Saved data entries:
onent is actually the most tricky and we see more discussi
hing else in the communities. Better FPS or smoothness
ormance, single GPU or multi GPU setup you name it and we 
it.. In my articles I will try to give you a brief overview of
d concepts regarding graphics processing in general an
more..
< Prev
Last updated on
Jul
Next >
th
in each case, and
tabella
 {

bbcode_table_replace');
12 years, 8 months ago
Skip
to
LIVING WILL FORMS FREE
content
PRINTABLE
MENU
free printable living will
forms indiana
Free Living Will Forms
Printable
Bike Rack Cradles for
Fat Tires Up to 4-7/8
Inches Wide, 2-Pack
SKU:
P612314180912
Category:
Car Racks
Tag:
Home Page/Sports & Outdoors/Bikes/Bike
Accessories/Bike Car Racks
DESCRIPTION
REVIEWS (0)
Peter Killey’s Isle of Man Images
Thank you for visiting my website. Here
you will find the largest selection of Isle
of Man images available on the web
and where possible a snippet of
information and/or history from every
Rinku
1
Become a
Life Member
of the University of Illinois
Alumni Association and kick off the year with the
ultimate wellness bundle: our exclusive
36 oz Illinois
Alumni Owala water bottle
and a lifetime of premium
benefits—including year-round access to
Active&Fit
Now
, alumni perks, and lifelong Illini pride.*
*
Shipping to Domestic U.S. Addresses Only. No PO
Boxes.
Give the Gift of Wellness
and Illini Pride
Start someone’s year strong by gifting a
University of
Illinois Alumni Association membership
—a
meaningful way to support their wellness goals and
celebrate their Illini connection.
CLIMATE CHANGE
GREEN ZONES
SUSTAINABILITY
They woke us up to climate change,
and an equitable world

Assigned task:
From the entries above, select each line containing the string "University".

Answer for this exercise:
of the University of Illinois
University of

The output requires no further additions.